This is not a Meritocracy.

One of the most damaging ideas in society today is that of meritocracy. This myth has lead to the cult of the CEO, countless self help books and public acceptance, or at least tolerance, of every increasing inequality. The concept that if you work hard enough and are smart enough, you will be a “winner”, is not in isolation a bad one. The reverse however, that not reaching the top, is somehow directly correlated with your abilities and the amount of effort exerted, can be. With rates of depression up 450% since 1987, though not directly linked to “success” society needs to look at all potential causes and solutions.

The definition of success is not something to explore here, suffice to say we are using the concept of money and prestige as the definition. As a society we are transfixed by wealth, Bill Gates and Warren Buffet are household names, their careers and working practises are studied and emulated by thousands of aspiring entrepreneur and investors. One thing lacking from the majority of this analysis however is the concept of luck. Not to take anything away from the work and talent of these two men. But both their successes have to a degree, been down to luck. Disregarding any good fortune in their professional careers (which I’m sure both would have to attest too), they hit the jackpot at birth by being white, straight, males, born in the USA, during the 20th century. This is not a personal attack on these two individuals, but an extreme example used to demonstrate that we are not all born equal and hence the idea of a meritocratic society is not applicable.

For politicians, universities, employers or anyone else to promote the concept of a meritocracy, is nothing more then a way of promoting the status quo.

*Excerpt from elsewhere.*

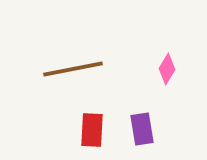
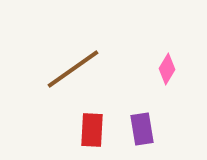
brown line: rotated 24 degrees counterclockwise
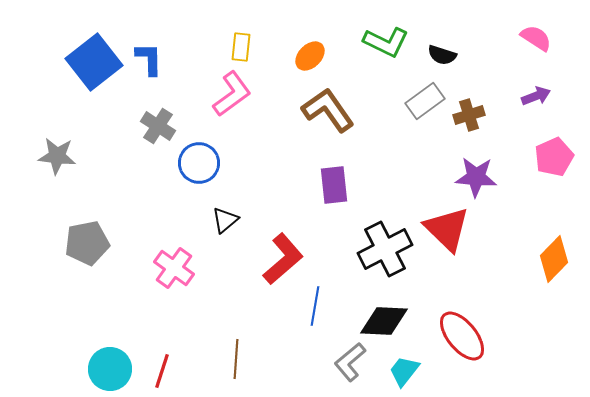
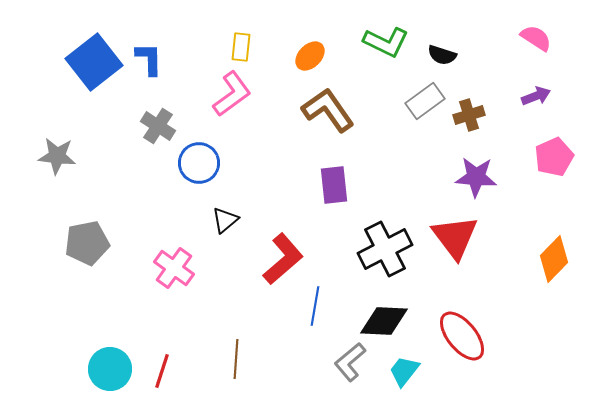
red triangle: moved 8 px right, 8 px down; rotated 9 degrees clockwise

In the Victorian period in England, the poor were often referred to as “unfortunates”, one hundred years on, the lexicon has changed to “loser”. As a society we look for ways to understand the world around us, the idea that the amount of effort put in, will be equal to the reward achieved is certainly a simple and appealing one. Sadly though today still; a persons, gender, heritage and sexuality to varying degrees can predict their probable level of success. As a society we need to recognise the dangers present in promoting simple narratives, like that of meritocracy and instead seek first to create true equality, where everyone at least starts the race from the same point.